I have a copy of The House of Memories by Monica McInerney, author of Hello from the Gillespies

The House of Memories

Blurb

Sometimes the hardest lessons to learn are those that matter most.
Following a tragic accident, Ella O’Hanlon flees to the other side of the world in an attempt to escape her grief, leaving behind the two people she blames for her loss: Aidan, the love of her life, and Jess, her spoilt half-sister.
In London Ella is taken in by her beloved uncle Lucas, whose extraordinary house holds many wonderful memories for her. Along with other members of the very colourful Fox family, Lucas helps Ella to see that she is not the only one still hurting, and that forgiveness can be the greatest healer in a family and in a marriage.
For anyone who has ever loved and lost, this is an exquisitely moving and life-affirming novel by the internationally bestselling author of Lola’s Secret.

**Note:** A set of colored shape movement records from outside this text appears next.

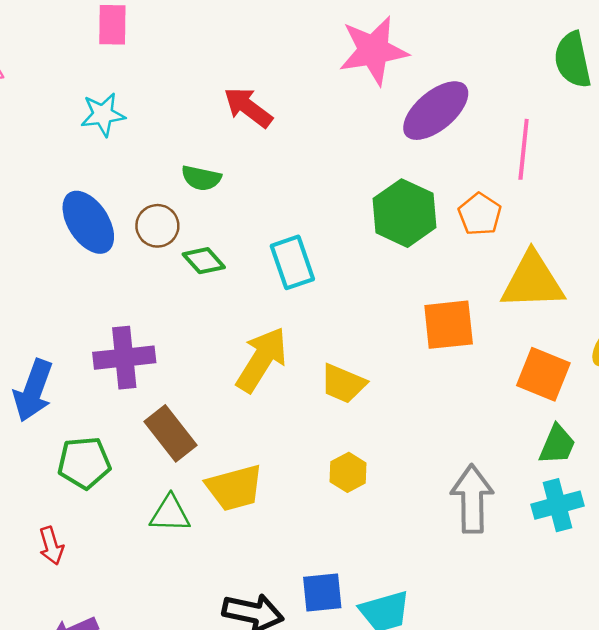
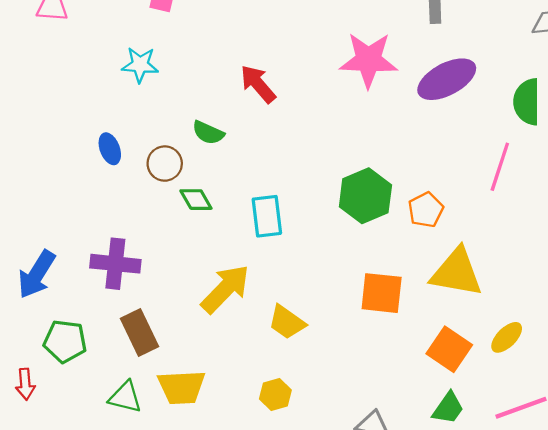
purple ellipse: (436, 111) -> (447, 79), moved
pink line: (524, 149) -> (500, 167), moved
blue ellipse: (88, 222) -> (110, 149), size x0.6
red arrow: (51, 546) -> (25, 384), moved

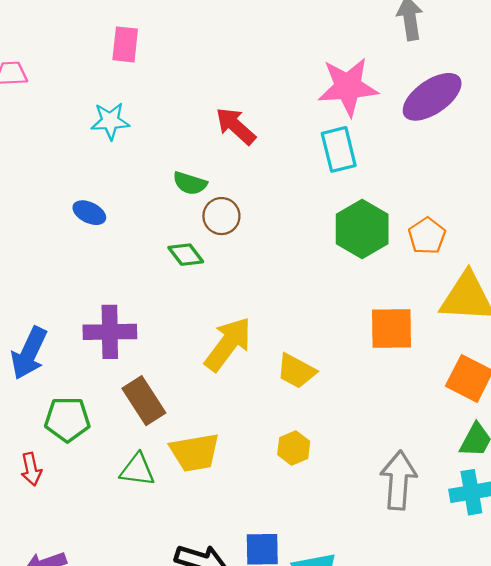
blue ellipse: (110, 149) -> (89, 213), turned -36
brown circle: (165, 164) -> (221, 216), moved
cyan rectangle: (267, 216) -> (339, 149), moved

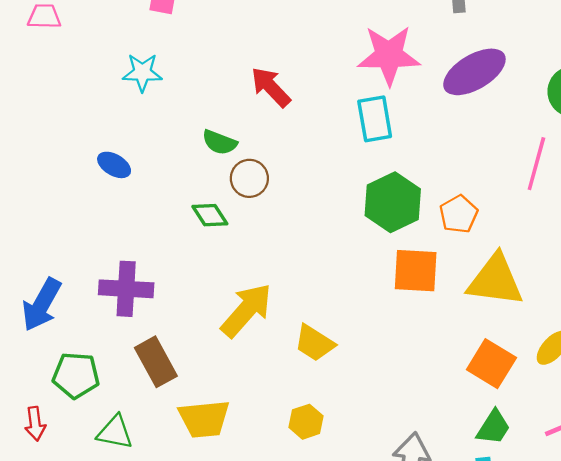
orange square: (391, 328) -> (416, 271), moved
green triangle: (137, 470) -> (115, 432), moved

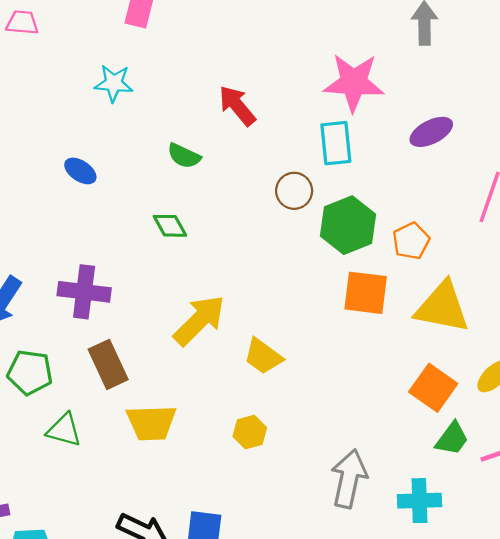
purple ellipse: (474, 72) -> (431, 132), moved, size x0.7
brown circle: (249, 178) -> (294, 191), moved
green trapezoid: (493, 427) -> (452, 439), moved

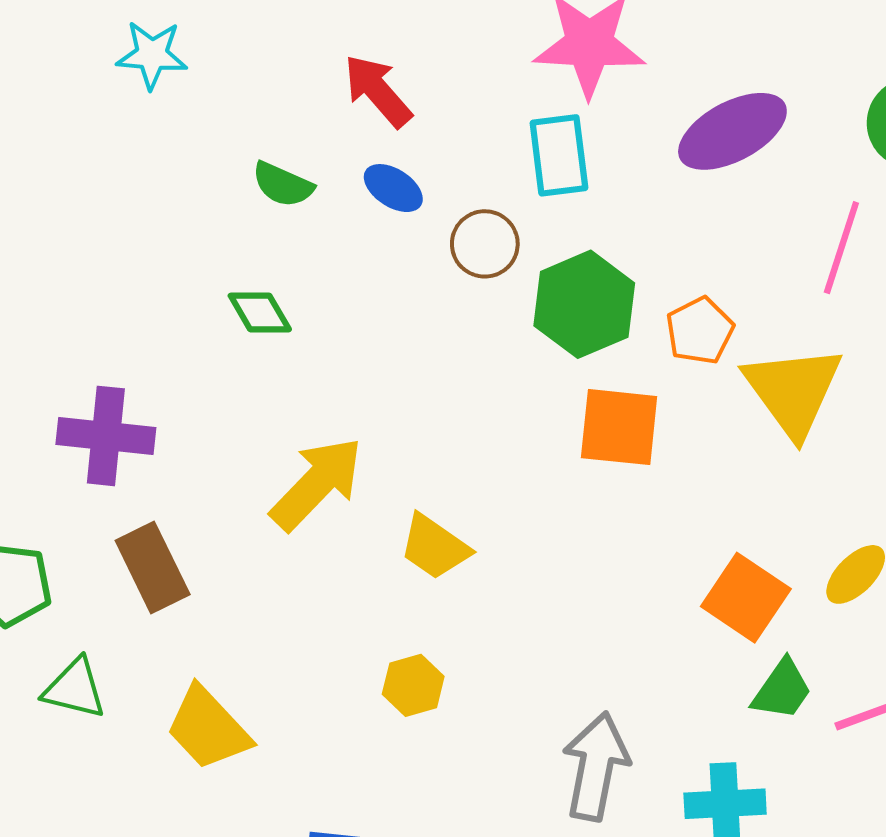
purple ellipse: (431, 132) -> (732, 131), size x1.4
blue ellipse: (80, 171) -> (393, 188), moved
yellow triangle: (442, 307) -> (793, 391), moved, turned 44
yellow trapezoid: (151, 423) -> (208, 728), moved, turned 50

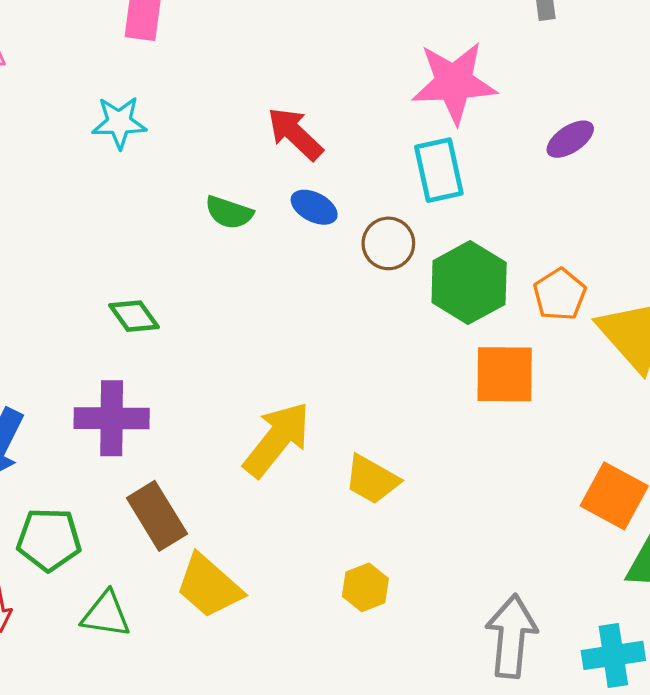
purple ellipse: (732, 131) -> (570, 139), size x0.6
green diamond: (260, 313) -> (134, 316), moved
yellow trapezoid: (208, 728) -> (209, 586), moved

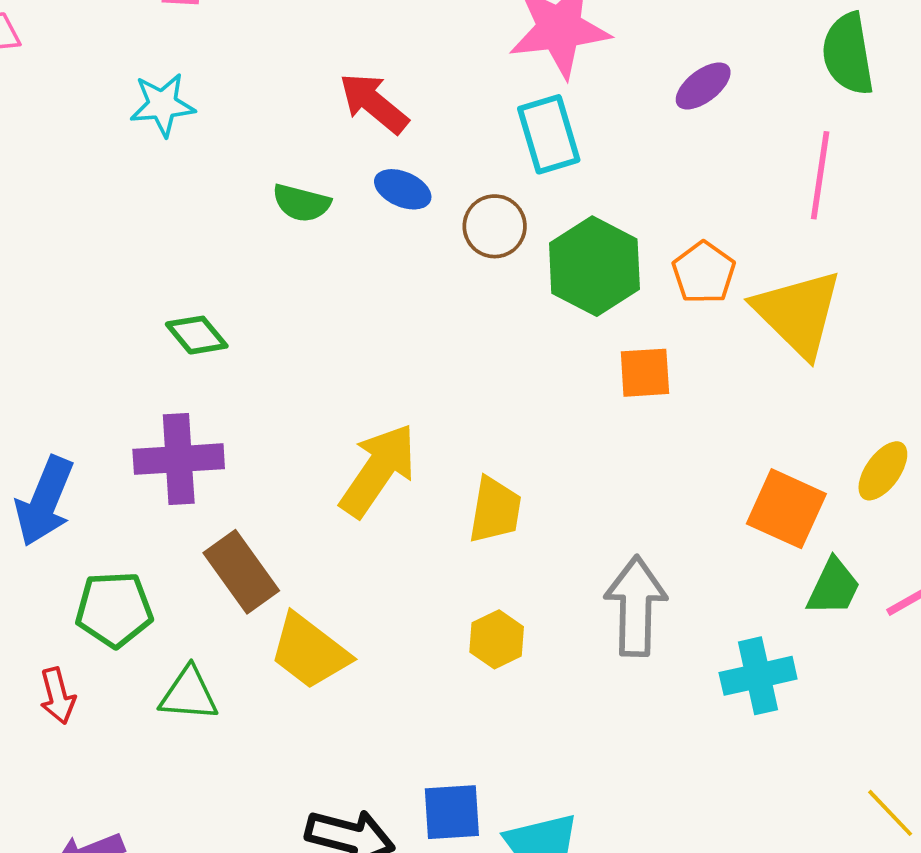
orange square: (505, 374) -> (645, 373), size x0.7
yellow trapezoid: (372, 480) -> (495, 510), turned -106
gray arrow: (511, 636) -> (636, 606), moved
cyan cross: (613, 655) -> (758, 676), moved

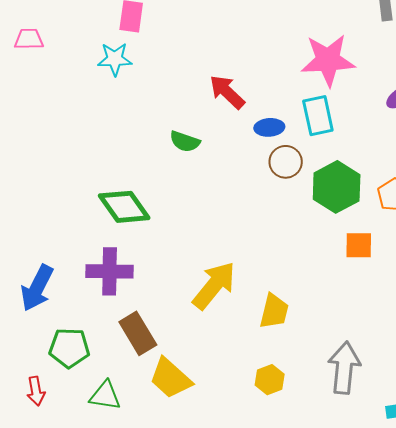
cyan star: (162, 105) -> (115, 59), moved
blue ellipse: (403, 189) -> (269, 127), moved, turned -32
green diamond: (197, 335) -> (124, 207), size x1.6

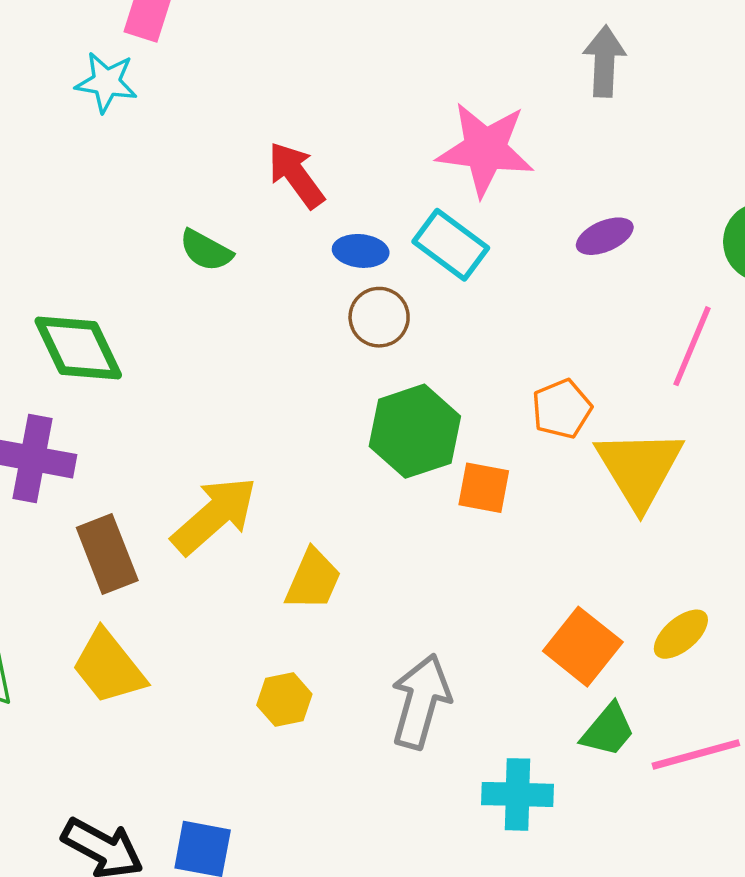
cyan rectangle: (318, 116) -> (451, 245), turned -51
green hexagon: (337, 187) -> (415, 431), moved
brown rectangle: (138, 333) -> (107, 554), moved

Goodreads

Lastly, my pre-order of The Lake House by Kate Morton finally arrived!

The Lake House

Blurb

Living on her family’s idyllic lakeside estate in Cornwall, England, Alice Edevane is a bright, inquisitive, innocent, and precociously talented sixteen-year-old who loves to write stories. But the mysteries she pens are no match for the one her family is about to endure…
One midsummer’s eve, after a beautiful party drawing hundreds of guests to the estate has ended, the Edevanes discover that their youngest child, eleven-month-old Theo, has vanished without a trace. What follows is a tragedy that tears the family apart in ways they never imagined.
Decades later, Alice is living in London, having enjoyed a long successful career as an author. Theo’s case has never been solved, though Alice still harbors a suspicion as to the culprit. Miles away, Sadie Sparrow, a young detective in the London police force, is staying at her grandfather’s house in Cornwall. While out walking one day, she stumbles upon the old estate—now crumbling and covered with vines, clearly abandoned long ago. Her curiosity is sparked, setting off a series of events that will bring her and Alice together and reveal shocking truths about a past long gone…yet more present than ever.
A lush, atmospheric tale of intertwined destinies, this latest novel from a masterful storyteller is an enthralling, thoroughly satisfying read. Goodreads

What have you found to read this week?